Material provided:
--
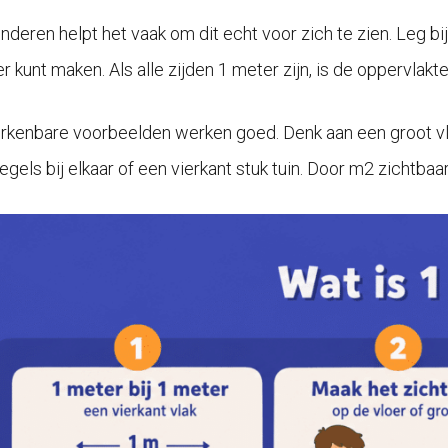
inderen helpt het vaak om dit echt voor zich te zien. Leg bi
r kunt maken. Als alle zijden 1 meter zijn, is de oppervlakt
rkenbare voorbeelden werken goed. Denk aan een groot vlo
egels bij elkaar of een vierkant stuk tuin. Door m2 zichtba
--
How to complete this task: Give back the material word for word, without images.

Finished exercise:
inderen helpt het vaak om dit echt voor zich te zien. Leg bi
r kunt maken. Als alle zijden 1 meter zijn, is de oppervlakt
rkenbare voorbeelden werken goed. Denk aan een groot vlo
egels bij elkaar of een vierkant stuk tuin. Door m2 zichtba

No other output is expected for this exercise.